Hospital Radio Plymouth
- England;
- Broadcast area: Derriford Hospital(Plymouth)
- Frequencies: FM: 107.3 MHz DAB: 9C
- RDS: HOSPITAL, H R P (DAB)

Programming
- Format: Hospital

Ownership
- Owner: –

History
- First air date: 1969

Links

= Hospital Radio Plymouth =

Hospital Radio Plymouth is a hospital radio station based in Plymouth, England. It provides entertainment to the patients of Derriford Hospital broadcasting via the internet and on 107.3fm.
The station holds a long term restricted service licence granted by Ofcom, allowing it to broadcast on FM.

The station is run as a charity staffed by volunteers (registered charity number 260238).

==History==
During the 1950s, Plymouth Argyle commentary was broadcast to the patients of Plymouth hospitals by the Toc H Organisation, via the telephone network. In 1967, requests began to be collected from Mount Gould Hospital by the Plymouth Lions Club, forming the basis of the first weekly music programme, Disc Date. On 2 October 1969, the station secured its first permanent premises on the Barbican and was officially opened as Hospital Radio Plymouth by Alderman George Creber, the then Lord Mayor. From 1969 to 1998, the station was housed at the Ladies' Hospital on Lockyer Street; Nelson Gardens; Greenbank Hospital and Freedom Fields Hospital. In 1998 it moved to Derriford Hospital. In November 2016 Hospital Radio Plymouth moved to new premises at Bircham House. In May 2025 they moved back onto the hospital campus at Derriford Hospital, Plymouth.

==Programming==
Hospital Radio Plymouth now broadcasts 24 hours a day, 365 days a year, with over 60 hours of live programming every week. This consists of a mix of specialist music programmes; request shows live from the hospital wards; news programmes; speech based shows; classic comedy and sport. Patients can make requests directly to the studio from their mobile phones using an app or via the website. The station broadcasts live from Home Park with match day commentary on 107.3fm around the hospital site. Plymouth Argyle home matches are presented on Argyle Live.

The station reaches out to the local community and can provide live entertainment and music. Recent events include Plymouth Hoe Bonfire Night, Music of The Night and The Lord Mayor's Day Parade.

==Awards==
Bristol was the host for the 2014 HBA Awards. Andrew Hill scooped Bronze as Male Presenter of the Year. HRP was named Station Of The Year for the 4th time.
The 2013 awards were held in Blackpool and Cover Me won the bronze in the Specialist Music section. Sally Box was given the Silver Award in the Speech section for her reading of the book Casper The Commuting Cat.
Rachel Dodd won the Gold Award for Newcomer of the Year.
At the 2012 Hospital Broadcasting Association awards, Hospital Radio Plymouth Won the Station of the year for the 3rd Time, Sophie Nevile took Silver in best Female presenter of the year. Hospital Radio Plymouth also made history with their award win. They were the first station to win or take runner up in the station of the year category five years in a row.
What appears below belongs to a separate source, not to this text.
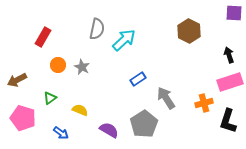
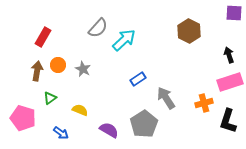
gray semicircle: moved 1 px right, 1 px up; rotated 30 degrees clockwise
gray star: moved 1 px right, 2 px down
brown arrow: moved 20 px right, 9 px up; rotated 126 degrees clockwise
Also in 2011 Hospital Radio Plymouth was awarded The Queens Award in Voluntary Service.

At the 2011 Hospital Broadcasting Association awards, Hospital Radio Plymouth won the coveted Gold award in the Station of the Year category, Keith Jolley's behind Motown series won best specialist music programme, Kieren Crowhurst won HBA Voulenteer of the year and Andrew Hill took Bronze in best Male Presenter.

At the 2010 Hospital Broadcasting Association awards, the station won the Silver Award in the Station of the Year category; the Bronze Award for Best Station Promotion and was commended for Best Speech Package.

At the 2009 Inspiring Volunteering Awards held in Plymouth, the station was named as Volunteer Team of The Year.

At the 2009 Hospital Broadcasting Association awards, several Hospital Radio Plymouth volunteers were honoured. Josh Andrews was named HBA Volunteer of the Year, Josie Scobling received the silver award for Best Speech Package, Isobel King received a Highly Commended Award for Best Female Presenter and Josh Andrews was commended for Best Newcomer. The station won a Silver Award in the Station of the Year category.

At the 2008 Hospital Broadcasting Association awards, station volunteer Connal Cather received the John Whitney Lifetime Achievement Award for his service to the station since 1970. The station received the gold award as Station of the Year.

==Presenters==

Previous presenters have included Phil Easton (City Radio Liverpool)., Nick Robins (BBC Radio Merseyside).

Current presenters can be found on the organisation's website.